Laureata come Educatore Professionale e con una formazione professionale in Psicomotoria Funzionale e relativa iscrizione all’ASPIF (Associazione Psicomotricisti Funzionali), Sara Martinelli, attraverso un metodo globale, affianca e supporta bambini, adolescenti, adulti ed anziani nel superamento delle difficoltà corporee, cognitive ed affettive.

“Quindi – spiega Sara Martinelli – gli indicatori di un possibile Disturbo del Linguaggio sono: la Mancanza di schemi d’azione sugli oggetti, per esempio usare il cucchiaino per mangiare, una ridotta presenza del ‘Gioco simbolico’, che compare intorno ai 24/30 mesi quando il bambino gioca al ‘far finta di..’. Un vocabolario ridotto e quindi, ricordandoci le tappe che abbiamo visto prima, meno di 20 parole a 18 mesi o meno di 50 parole a 24 mesi, l’assenza dei gesti deittici, in particolare il gesto di indicazione, e ritardo nella combinazione gesto-parola. Ancora, Otiti ricorrenti, soprattutto nei primi due anni di età, che possono abbassare la soglia di discriminazione dei suoni, soprattutto quelli che si differenziano per un solo tratto (p/b – t/d). Difficoltà nella comprensione di ordini semplici dopo i 24 mesi ed il persistere di un eloquio incomprensibile dopo i tre anni”.

L’intervento psicomotorio, in questo contesto, è un intervento educativo-preventivo volto a sollecitare l’abilità linguistica attraverso la relazione terapista-bambino e il gioco simbolico, può essere di aiuto e supporto allo sviluppo della competenza linguistica.

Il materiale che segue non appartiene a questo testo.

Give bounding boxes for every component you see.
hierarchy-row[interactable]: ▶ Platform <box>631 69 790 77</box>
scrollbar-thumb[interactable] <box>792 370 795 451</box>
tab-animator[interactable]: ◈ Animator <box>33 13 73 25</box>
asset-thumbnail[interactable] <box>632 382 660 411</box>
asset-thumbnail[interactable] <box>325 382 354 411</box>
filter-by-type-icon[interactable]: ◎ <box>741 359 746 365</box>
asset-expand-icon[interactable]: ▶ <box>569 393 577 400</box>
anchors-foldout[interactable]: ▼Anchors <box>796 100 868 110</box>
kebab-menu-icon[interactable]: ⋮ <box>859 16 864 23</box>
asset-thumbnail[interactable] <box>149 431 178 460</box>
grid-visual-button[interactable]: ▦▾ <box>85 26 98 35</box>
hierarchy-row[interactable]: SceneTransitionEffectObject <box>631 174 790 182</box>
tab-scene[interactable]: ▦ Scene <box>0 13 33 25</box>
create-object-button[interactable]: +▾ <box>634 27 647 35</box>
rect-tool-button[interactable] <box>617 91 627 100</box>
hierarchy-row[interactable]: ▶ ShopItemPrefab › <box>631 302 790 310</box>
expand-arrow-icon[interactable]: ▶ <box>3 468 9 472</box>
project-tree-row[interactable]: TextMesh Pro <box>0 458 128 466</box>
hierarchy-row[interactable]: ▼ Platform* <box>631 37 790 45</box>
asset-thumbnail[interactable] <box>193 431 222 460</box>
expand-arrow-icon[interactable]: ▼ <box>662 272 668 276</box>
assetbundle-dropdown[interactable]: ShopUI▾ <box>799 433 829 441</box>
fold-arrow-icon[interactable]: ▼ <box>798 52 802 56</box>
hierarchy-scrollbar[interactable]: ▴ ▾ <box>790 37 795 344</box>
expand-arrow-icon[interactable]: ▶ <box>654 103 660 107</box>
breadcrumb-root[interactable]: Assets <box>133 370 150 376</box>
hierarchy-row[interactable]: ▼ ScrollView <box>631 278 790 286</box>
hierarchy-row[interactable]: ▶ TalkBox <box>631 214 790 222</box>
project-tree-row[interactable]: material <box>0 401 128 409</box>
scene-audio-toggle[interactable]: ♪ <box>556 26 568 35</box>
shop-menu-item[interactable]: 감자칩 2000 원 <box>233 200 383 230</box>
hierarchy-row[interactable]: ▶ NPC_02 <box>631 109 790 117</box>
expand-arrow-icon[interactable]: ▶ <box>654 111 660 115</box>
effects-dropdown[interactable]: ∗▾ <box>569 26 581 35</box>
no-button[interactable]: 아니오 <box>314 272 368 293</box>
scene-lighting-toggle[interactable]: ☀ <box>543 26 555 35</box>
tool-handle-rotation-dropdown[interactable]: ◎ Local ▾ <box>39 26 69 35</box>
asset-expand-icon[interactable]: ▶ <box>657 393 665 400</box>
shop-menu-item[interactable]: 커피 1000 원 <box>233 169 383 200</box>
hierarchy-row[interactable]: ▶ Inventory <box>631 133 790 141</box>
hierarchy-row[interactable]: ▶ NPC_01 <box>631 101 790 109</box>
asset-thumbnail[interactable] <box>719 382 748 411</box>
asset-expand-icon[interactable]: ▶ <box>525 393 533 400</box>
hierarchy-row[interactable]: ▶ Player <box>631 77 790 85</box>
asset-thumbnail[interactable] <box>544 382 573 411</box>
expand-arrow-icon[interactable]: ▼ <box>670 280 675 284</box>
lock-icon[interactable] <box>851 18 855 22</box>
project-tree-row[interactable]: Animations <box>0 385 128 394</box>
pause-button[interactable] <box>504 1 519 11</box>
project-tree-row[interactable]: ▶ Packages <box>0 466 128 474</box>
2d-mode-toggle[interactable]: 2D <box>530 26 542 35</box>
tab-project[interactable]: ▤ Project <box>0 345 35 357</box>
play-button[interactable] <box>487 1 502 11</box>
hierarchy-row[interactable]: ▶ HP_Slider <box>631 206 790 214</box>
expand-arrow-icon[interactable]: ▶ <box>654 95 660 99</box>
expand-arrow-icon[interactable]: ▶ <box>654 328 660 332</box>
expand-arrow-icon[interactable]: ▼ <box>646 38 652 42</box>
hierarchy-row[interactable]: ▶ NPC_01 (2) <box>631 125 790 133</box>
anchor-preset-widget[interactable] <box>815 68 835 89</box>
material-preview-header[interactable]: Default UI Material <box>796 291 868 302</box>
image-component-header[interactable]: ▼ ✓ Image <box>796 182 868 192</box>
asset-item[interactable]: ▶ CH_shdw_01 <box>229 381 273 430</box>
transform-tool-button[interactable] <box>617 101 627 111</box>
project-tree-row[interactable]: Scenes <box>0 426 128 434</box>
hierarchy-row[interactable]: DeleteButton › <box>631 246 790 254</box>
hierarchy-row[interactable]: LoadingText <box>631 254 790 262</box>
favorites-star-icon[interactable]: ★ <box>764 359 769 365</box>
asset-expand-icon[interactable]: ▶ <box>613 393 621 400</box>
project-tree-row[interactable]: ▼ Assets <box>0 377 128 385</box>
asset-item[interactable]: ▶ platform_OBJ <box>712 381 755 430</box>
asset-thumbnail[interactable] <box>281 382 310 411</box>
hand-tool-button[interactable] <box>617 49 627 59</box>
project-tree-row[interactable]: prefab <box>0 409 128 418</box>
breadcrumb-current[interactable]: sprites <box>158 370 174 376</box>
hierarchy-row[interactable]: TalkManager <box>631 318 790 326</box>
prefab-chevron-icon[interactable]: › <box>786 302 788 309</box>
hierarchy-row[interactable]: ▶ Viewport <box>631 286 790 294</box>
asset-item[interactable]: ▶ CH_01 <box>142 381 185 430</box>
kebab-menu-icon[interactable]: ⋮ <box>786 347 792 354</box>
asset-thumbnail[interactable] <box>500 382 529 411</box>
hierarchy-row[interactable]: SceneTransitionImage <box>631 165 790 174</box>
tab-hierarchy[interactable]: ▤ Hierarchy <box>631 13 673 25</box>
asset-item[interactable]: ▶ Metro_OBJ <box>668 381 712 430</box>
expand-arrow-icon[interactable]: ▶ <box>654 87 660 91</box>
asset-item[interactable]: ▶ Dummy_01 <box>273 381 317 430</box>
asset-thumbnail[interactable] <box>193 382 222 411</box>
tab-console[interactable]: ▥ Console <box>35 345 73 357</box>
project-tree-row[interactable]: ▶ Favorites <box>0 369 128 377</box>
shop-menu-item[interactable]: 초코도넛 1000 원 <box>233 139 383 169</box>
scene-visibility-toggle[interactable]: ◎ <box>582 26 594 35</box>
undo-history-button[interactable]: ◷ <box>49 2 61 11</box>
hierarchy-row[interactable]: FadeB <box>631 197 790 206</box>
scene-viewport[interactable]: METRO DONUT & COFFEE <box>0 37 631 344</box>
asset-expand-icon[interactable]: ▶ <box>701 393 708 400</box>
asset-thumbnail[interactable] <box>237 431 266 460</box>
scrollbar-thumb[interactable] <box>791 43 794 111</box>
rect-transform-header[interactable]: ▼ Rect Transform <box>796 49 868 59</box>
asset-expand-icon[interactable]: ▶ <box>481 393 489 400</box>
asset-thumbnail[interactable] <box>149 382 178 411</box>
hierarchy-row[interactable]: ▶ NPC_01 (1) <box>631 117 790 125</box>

“La prima forma di linguaggio che un bambino apprende è corporea. Su di essa si strutturano abilità sempre più complesse che portano alla conquista della parola. Nei casi in cui venga accertato il Disturbo del Linguaggio, la psicomotricità funzionale, grazie al rapporto individuale educatore-bambino, favorisce la relazione e la socialità, per mezzo di giochi volti alla stimolazione dell’imitazione, al rispetto dei turni e dei tempi di attesa”, prosegue Sara Martinelli. “Il connubio tra movimento e gioco consente di lavorare su diverse aree di sviluppo che facilitano e stimolano la competenza linguistica. Il compito della Psicomotricista è quello di fornire al bambino un contesto adeguato, accogliente e stimolante – sottolinea – con oggetti di vita quotidiana da utilizzare in modo convenzionale ma, soprattutto, deve saperlo guidare in modo naturale e senza forzarlo, rispettando i suoi tempi di elaborazione e di ristrutturazione dei movimenti e del pensiero logico, senza anticiparlo né correggerlo ma lasciandolo libero di sperimentare. Inoltre è opportuno che anche i genitori e chi si occupa del piccolo, vengano coinvolti nel percorso, affinché possano infondergli la sicurezza e l’amore di cui ha bisogno, entrando in sintonia con lui”.